Soft-Body Manipulation Benchmark

Updated 21 November 2025

Soft-body manipulation benchmarks are standardized task suites that rigorously assess robotics systems interacting with deformable materials like sand, cloth, and plasticine.
They employ diverse simulation methods—such as MPM, FEM, and PBD—to capture non-linear, high-dimensional dynamics and complex contact interactions.
These benchmarks enable direct comparisons of reinforcement learning, imitation learning, and optimization strategies while addressing sim-to-real transfer challenges.

A soft-body manipulation benchmark is a standardized simulation or real-world task suite designed to rigorously assess the capabilities of algorithms, robots, and systems in interacting with highly deformable objects—including granular matter, elastoplastic solids, cloth, and articulated deformables—under well-defined initial conditions, constraints, and evaluation metrics. These benchmarks formalize manipulation as control or planning problems where a robot (virtual or physical) must shape, move, or interact with soft materials to achieve precise target outcomes, with a strong emphasis on modeling the non-linear, high-dimensional dynamics and contact interactions particular to the soft-body domain.

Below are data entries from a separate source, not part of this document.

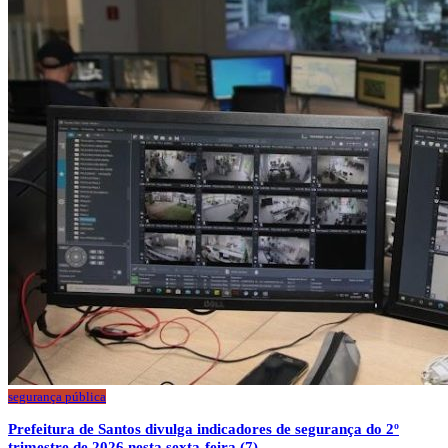
segurança pública
Prefeitura de Santos divulga indicadores de segurança do 2º
trimestre de 2026 nesta sexta-feira (7)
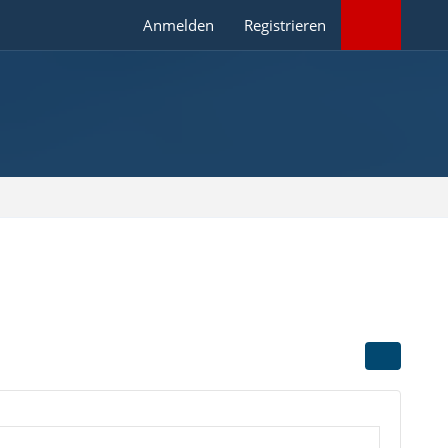
Anmelden
Registrieren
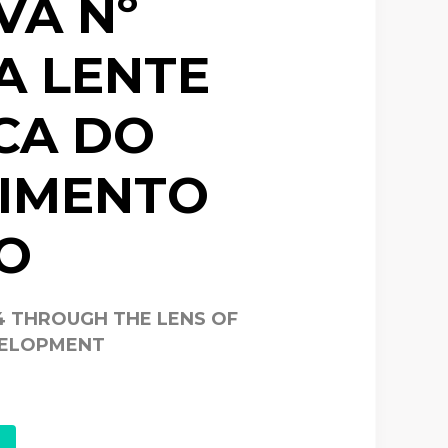
VA Nº
 A LENTE
CA DO
VIMENTO
O
4 THROUGH THE LENS OF
VELOPMENT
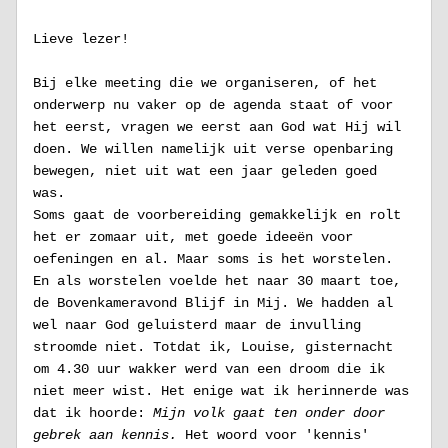
Lieve lezer!
Bij elke meeting die we organiseren, of het 
onderwerp nu vaker op de agenda staat of voor 
het eerst, vragen we eerst aan God wat Hij wil 
doen. We willen namelijk uit verse openbaring 
bewegen, niet uit wat een jaar geleden goed 
was. 
Soms gaat de voorbereiding gemakkelijk en rolt 
het er zomaar uit, met goede ideeën voor 
oefeningen en al. Maar soms is het worstelen. 
En als worstelen voelde het naar 30 maart toe, 
de Bovenkameravond Blijf in Mij. We hadden al 
wel naar God geluisterd maar de invulling 
stroomde niet. Totdat ik, Louise, gisternacht 
om 4.30 uur wakker werd van een droom die ik 
niet meer wist. Het enige wat ik herinnerde was 
dat ik hoorde: 
Mijn volk gaat ten onder door 
gebrek aan kennis. 
Het woord voor 'kennis'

1. Benchmark Task Suites and Canonical Problems

Soft-body manipulation benchmarks span a diversity of materials and challenges to stress-test the full range of skills necessary for deployment in real-world environments. Canonical benchmarks comprise:

Granular media and unbounded soft environments: UBSoft defines four large-scale, high-fidelity manipulation tasks using dry sand—Sand Painting, Scoop Out, Dig A Hole, and Smooth Surface—implemented as finite-horizon Markov decision processes with spatially adaptive MLS-MPM physics (Lin et al., 2024).
Elasto-plastic solids and multi-materials: ManiSkill2’s six tasks (Fill, Hang, Excavate, Pour, Pinch, Write) employ plasticine, water, and flexible noodles, using GPU-accelerated MPM solvers (Gu et al., 2023, Li et al., 2024).
Cloth and garment manipulation tasks: RGBench (Real Garment Benchmark) and GarmentLab target 3D cloth models, folding, flinging, dressing avatars, and interacting with fluids/rigids/human forms using high-resolution FEM or PBD physics (Hu et al., 9 Nov 2025, Lu et al., 2024).
Multi-stage, language/vision-specified goals: SoftVL100 aggregates 100 human-inspired soft-body tasks with multi-stage keyframes, covering deformation, folding, winding, and cutting, each annotated by vision-language inputs and optimized via differentiable physics (Huang et al., 2023).
Mobile and continuum-robot manipulation: MoDeSuite assesses mobile base and arm coordination in tasks such as dragging, placing, and lifting elastic and plastic objects (rods, cloth) (Zhang et al., 29 Jul 2025).
Physical human–robot collaboration: Benchmarks with continuum soft manipulators quantify co-manipulation performance, comparing human–robot teams to human–human dyads in large object transport and positioning (Cordon et al., 11 Apr 2025).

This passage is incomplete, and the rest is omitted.